Anyone who has spent time in the Midwestern U.S. knows that spectacular wind gusts are a common occurrence. Researchers at the University of Illinois recently set out to evaluate whether these gusts can be harnessed effectively at that mainstay of family road trips: the highway rest stop.
Professor Patrick Chapman and team evaluated 32 rest stops and over 20 weigh stations in Illinois to determine the cost of installing and maintaining wind turbines versus the cost of energy generated over time. The researchers wanted to find “grid parity”, or the point when the turbine’s cost matches the cost of grid energy.
None of the rest stops and weigh stations in the study could provide grid parity, but some could get close with government rebates and subsidies factored in.

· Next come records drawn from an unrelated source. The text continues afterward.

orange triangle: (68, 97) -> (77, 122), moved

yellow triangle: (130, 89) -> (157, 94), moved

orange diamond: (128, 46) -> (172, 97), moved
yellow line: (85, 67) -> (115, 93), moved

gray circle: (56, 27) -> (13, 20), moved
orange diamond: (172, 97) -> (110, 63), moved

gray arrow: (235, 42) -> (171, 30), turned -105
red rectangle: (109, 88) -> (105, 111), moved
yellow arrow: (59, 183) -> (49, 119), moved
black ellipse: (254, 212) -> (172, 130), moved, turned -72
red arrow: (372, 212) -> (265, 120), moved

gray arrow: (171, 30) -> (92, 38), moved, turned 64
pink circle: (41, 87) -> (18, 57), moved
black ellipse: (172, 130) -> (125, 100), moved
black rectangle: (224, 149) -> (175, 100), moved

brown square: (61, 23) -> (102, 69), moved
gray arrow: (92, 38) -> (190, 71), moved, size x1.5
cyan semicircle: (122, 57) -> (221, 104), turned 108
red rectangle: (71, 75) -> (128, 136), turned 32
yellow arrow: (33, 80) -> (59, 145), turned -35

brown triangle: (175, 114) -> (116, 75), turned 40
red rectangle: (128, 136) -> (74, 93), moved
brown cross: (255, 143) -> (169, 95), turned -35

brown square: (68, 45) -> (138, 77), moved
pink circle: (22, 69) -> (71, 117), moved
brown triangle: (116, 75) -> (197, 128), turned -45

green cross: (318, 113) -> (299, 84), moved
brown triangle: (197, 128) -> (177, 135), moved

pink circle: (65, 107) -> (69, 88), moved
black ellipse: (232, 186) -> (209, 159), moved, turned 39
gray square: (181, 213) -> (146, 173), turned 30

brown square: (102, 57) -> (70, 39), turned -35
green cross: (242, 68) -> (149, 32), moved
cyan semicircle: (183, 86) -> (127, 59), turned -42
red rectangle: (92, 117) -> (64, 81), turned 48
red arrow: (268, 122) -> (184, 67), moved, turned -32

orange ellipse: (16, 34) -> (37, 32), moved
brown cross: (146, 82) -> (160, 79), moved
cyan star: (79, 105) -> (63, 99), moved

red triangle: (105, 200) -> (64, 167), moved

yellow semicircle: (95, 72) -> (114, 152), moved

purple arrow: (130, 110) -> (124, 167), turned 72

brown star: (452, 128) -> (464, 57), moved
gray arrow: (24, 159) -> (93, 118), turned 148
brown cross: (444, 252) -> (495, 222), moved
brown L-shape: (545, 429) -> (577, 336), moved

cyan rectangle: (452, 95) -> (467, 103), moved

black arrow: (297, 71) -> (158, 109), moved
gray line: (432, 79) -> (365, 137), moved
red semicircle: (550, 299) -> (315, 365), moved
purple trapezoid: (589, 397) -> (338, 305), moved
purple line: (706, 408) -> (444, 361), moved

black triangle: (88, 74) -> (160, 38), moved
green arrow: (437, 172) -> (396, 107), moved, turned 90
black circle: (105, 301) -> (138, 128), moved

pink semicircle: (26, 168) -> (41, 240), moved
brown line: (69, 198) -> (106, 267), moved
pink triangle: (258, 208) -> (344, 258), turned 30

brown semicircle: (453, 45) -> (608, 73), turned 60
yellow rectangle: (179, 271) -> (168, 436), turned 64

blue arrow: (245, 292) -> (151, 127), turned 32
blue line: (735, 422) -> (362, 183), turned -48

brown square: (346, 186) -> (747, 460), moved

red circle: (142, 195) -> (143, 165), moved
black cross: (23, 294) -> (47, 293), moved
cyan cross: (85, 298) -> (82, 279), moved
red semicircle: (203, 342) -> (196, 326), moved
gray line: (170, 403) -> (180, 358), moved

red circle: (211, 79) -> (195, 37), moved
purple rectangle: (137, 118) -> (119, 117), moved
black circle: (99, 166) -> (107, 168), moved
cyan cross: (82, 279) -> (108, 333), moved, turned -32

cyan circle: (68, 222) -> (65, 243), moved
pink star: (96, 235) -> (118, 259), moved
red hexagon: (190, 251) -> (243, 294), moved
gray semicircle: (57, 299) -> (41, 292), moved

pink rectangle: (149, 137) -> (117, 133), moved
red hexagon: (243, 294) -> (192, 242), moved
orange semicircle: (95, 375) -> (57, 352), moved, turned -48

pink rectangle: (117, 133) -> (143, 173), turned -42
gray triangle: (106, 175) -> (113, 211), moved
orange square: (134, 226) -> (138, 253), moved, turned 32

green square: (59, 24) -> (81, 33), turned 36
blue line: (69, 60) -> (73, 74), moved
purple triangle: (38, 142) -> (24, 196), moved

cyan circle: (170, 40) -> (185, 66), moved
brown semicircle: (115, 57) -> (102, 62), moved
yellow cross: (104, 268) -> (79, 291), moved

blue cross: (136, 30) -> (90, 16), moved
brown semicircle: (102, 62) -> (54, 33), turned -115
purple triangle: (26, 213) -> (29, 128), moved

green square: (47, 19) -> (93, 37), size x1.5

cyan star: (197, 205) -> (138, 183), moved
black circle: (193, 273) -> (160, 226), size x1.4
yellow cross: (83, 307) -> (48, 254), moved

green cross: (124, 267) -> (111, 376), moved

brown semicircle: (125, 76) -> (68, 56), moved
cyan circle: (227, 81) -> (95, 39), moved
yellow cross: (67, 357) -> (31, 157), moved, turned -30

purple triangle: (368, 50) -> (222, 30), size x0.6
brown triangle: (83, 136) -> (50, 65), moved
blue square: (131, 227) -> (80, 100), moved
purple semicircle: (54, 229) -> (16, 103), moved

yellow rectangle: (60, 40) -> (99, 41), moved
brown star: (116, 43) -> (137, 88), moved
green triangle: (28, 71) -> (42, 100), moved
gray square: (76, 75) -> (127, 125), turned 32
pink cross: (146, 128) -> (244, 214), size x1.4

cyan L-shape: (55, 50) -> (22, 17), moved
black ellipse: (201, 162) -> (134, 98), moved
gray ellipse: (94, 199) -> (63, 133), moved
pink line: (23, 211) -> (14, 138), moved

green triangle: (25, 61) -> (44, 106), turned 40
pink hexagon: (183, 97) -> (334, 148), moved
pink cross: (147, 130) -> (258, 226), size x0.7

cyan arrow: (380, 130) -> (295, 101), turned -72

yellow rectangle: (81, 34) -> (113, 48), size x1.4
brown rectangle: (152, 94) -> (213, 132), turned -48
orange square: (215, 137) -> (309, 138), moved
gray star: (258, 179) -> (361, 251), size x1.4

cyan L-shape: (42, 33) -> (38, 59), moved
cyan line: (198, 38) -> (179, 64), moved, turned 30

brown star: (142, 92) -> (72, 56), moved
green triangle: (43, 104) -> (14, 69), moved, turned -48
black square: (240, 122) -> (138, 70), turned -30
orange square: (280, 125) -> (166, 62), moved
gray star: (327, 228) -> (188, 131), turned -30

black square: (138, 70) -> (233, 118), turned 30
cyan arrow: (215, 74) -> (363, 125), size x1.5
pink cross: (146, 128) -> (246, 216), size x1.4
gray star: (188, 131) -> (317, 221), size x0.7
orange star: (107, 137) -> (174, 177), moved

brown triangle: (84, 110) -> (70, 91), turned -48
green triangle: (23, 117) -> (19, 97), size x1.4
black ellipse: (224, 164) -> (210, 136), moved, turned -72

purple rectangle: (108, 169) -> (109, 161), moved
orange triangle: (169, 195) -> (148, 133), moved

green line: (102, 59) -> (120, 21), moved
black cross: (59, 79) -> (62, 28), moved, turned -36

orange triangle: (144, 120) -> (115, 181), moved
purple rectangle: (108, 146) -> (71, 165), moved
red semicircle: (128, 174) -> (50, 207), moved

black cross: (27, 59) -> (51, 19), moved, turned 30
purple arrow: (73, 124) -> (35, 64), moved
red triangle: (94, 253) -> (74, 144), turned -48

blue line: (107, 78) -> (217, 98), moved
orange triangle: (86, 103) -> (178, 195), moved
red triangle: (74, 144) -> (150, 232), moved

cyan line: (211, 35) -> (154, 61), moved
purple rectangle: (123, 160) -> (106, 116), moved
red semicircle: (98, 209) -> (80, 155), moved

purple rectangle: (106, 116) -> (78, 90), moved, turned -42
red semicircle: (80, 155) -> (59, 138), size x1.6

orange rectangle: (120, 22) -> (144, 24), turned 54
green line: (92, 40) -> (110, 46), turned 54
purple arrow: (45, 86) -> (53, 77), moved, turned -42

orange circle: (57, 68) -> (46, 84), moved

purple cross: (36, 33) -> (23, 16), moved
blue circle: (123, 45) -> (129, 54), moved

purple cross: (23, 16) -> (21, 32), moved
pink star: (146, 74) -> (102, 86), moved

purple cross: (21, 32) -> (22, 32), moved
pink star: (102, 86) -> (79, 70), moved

According to the Illinois researchers, it’s common for renewable energy installations nowadays to only be viable with government support. But highway rest stops could be more worthwhile in other Midwestern states, as Illinois happens to have cheap electricity compared to its neighbors.
There’s also a hidden benefit to putting wind installations at rest stops. Millions of curious onlookers could become familiar with wind energy by seeing it in action up close.
Highways are also experimenting with solar power. Oregon is in the midst of installing an 8,000 foot, 104 kilowatt photovoltaic system at the Interstate 5 and Interstate 205 interchange in Tualatin, with plans to expand the solar highway project in the future.